Peppa Pig Helps App Developer Pass 600K Paid App Downloads

Peppa Pig Helps App Developer Pass 600K Paid App Downloads

By Stuart Dredge for The Guardian

A lot of companies shy away from talking about sales figures for their apps. Some are scared of Apple, others are waiting for the right milestone, and others hide behind the “we’re a public company excuse”. And yes, some are sensibly not admitting publicly that their apps have flopped.

Thankfully, some companies do give figures. Here are some, fresh from BAFTA’s What’s App event in London on 13 March.

“In 16 months we’ve sold just under 600k apps across all of our brands, and we do around 15k downloads a week at the moment, all paid for,” said Peter Sleeman, co-director of British publisher P2 Games, which has published iOS apps based on Peppa Pig, Fireman Sam and other children’s brands.

“Peppa is the dominant brand, although Fireman Sam is doing extremely well. One of our apps will have sold in excess of 300k units in the next three months, while five or six will be through 100k units by the end of 2012.”

Sleeman said that P2 games spends between £50k and £60k developing each app on average, noting that the company’s business model is profitable, while warning that app publishers “can burn cash if you get the market wrong”.

More figures came from Paul Bennun, chief creative officer of content design and creation firm Somethin’ Else. Its Papa Sangre audio-only iPhone game cost £4.99 on the App Store. “We did about 70k copies of that, which is good business,” he said at the event.

Bennun added that Somethin’ Else’s The Nightjar – a free follow-up to Papa Sangre sponsored by Wrigley’s 5 Gum – has been downloaded more than 130k times in the UK so far, and is now nominated for two BAFTA games awards.

The event, which focused on storytelling and children’s apps, although not exclusively the latter in Bennun’s case, threw up some interesting lessons learned by the two men and third speaker Tom Bonnick, digital project and marketing manager at book and book-app publisher Nosy Crow.

Sleeman explained that P2 Games’ producers aren’t generally drawn from the games industry, but instead have a background working with children’s TV, brands or content.

“It’s easier to turn people with broader media and preschool experience into producers of games than the other way around,” he said. “We’ve had games producers come in and hate games that we know from focus groups are games that kids love, and love to repeat.”

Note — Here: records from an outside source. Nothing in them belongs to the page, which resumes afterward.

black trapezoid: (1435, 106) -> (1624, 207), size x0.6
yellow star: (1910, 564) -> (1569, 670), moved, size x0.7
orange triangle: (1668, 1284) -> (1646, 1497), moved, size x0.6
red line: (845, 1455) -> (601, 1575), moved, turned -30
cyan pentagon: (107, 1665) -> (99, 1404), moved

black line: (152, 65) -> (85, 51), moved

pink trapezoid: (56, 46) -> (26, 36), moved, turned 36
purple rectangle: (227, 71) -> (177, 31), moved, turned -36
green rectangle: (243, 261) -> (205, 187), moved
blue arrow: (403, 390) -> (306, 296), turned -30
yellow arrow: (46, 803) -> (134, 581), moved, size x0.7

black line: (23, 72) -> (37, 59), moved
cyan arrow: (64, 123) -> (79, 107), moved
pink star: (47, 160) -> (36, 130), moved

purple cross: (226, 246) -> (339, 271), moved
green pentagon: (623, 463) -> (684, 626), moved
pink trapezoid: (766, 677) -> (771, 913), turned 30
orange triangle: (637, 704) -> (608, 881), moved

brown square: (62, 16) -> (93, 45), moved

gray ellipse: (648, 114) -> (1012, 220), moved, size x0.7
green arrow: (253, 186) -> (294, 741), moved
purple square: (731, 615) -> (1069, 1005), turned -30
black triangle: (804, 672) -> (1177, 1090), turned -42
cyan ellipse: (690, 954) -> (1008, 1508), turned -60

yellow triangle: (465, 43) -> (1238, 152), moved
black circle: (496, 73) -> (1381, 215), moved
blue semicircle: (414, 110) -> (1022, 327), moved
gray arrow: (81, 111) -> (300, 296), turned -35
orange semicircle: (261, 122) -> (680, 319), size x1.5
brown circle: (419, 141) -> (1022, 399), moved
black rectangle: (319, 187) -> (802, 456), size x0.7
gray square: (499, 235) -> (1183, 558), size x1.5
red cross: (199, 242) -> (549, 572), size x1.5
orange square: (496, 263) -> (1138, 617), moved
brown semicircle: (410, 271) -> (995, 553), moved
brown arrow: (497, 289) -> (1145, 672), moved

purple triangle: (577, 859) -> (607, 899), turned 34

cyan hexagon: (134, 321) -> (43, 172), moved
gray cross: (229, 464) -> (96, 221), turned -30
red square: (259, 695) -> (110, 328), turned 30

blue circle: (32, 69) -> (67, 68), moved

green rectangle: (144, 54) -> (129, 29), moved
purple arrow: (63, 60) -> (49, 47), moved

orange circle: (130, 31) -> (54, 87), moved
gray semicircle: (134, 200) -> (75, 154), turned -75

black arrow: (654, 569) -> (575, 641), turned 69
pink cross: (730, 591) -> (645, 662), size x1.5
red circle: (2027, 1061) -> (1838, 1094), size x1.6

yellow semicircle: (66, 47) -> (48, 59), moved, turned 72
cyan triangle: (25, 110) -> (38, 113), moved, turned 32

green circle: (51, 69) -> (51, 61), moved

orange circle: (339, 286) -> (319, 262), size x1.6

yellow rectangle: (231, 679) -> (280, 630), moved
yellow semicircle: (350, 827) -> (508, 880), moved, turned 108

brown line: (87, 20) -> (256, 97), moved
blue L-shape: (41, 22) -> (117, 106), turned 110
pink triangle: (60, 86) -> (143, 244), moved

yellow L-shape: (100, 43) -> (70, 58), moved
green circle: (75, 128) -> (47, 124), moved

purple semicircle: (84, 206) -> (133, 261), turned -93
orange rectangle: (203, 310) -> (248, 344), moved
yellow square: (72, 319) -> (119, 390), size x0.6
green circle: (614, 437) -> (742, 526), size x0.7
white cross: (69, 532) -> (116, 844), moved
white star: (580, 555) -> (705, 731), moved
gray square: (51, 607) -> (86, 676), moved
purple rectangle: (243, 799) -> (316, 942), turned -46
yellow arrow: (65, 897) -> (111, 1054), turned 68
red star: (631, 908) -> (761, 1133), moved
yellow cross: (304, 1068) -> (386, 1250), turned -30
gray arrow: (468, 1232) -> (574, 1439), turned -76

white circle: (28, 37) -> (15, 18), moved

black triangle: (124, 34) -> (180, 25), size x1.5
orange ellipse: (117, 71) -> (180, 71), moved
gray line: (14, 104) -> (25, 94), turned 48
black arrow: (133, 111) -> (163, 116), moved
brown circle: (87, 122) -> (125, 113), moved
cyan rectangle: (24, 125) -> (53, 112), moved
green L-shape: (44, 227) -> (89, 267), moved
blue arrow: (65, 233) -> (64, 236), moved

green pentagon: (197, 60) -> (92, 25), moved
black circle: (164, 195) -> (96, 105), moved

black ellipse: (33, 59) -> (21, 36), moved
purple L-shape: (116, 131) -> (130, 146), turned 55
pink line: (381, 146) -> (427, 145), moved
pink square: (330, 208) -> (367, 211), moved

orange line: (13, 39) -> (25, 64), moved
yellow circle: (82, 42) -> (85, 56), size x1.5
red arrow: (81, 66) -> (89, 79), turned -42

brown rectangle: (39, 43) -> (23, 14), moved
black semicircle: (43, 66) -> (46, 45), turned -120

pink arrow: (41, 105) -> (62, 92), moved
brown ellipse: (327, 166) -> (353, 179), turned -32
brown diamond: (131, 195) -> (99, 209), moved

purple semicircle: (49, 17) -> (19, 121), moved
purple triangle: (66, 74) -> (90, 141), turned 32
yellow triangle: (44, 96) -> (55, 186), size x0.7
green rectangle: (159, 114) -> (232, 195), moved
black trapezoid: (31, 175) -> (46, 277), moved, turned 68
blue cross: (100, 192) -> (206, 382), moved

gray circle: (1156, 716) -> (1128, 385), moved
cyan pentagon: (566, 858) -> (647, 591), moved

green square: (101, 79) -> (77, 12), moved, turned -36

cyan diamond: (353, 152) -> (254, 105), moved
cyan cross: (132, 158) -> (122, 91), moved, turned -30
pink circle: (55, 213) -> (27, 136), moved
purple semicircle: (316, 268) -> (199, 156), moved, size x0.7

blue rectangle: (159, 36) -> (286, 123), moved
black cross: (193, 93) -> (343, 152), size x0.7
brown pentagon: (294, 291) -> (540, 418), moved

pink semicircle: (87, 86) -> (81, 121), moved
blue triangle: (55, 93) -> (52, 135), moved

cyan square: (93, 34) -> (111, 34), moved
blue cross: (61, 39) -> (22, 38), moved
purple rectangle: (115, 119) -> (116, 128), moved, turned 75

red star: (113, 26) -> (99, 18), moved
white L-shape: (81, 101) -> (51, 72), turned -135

He also criticised the idea of using freemium models – free apps that use in-app purchases – for a preschool audience. “We don’t believe in the freemium model for preschool, we believe in a priced model,” he said.

“If the app is high quality, we believe people will pay £1.99 or £2.99 for that product. It’s cheaper than a comic, and it lasts longer! We think the freemium model is just not right for preschool.”

Bennun said that with its premium-priced apps, Somethin’ Else had been inspired by Apple’s hardware strategy of pricing its products high, and relying on their quality to avoid being sucked into price wars with rivals.

He talked engagingly about how the company goes about its business though, with critically-acclaimed book-apps including Cinderella and The Three Little Bigs under its belt.

“You have to convince your audience that they should pay for digital content,” said Bonnick. “It’s a constant battle that we’re facing, and a lot of digital markets are. There is still to some extent – although it’s dissolving day by day – resistance to the notion that apps and any kind of digital content is worth paying for.”

He also talked about Nosy Crow’s decision to keep its app development in-house, including recruiting team members from the games industry. And he said that publishers targeting the children’s market must have a focus on quality above all.

“Children’s expectations for interactivity are set so high when they hold an iPad,” he said.

“If you just squash a lot of [book] pages onto the screen without them doing anything, a child will inevitably be disappointed. And we didn’t want children to be given a book on-screen and feel disappointed about it.”

In the Q&A section of the event, the panel were asked about Android, and whether they see a big opportunity for children’s apps on the platform. Bennun pulled no punches.

“You can’t make any money out of Android,” he said. “It’s a total waste of time, and also an incredibly difficult platform to target technically because of the fragmentation.”

Even so, Somethin’ Else is starting to make some Android apps, including some for Amazon’s Kindle Fire tablet. “I’m not looking forward to it: it’s going to be like pulling teeth,” he said.

Bonnick agreed that fragmentation is “a huge problem” for Nosy Crow, focusing particularly on the different aspect ratios of Android devices, and how this impacts “what can happen where on the screen” in interactive book-apps.

However, he also implied that Nosy Crow will support Android once it sees a healthy market for its apps there. “There is no financial incentive to do it yet, but maybe one day.”

Sleeman was more positive: P2 Games’ first Android app will come out in March or April this year.

“We’re hoping that the strength of Peppa Pig, and the fact that we’ve already had to take down four or five fake apps [on Android] means there is a demand for preschool apps,” he said.

“Game publishers are finding that growth is exponential on Android for good-quality products, but there absolutely is a ton of dross and a host of incompatibility issues. It has not been a particularly pleasant initial development experience for us, but we are planning another one.”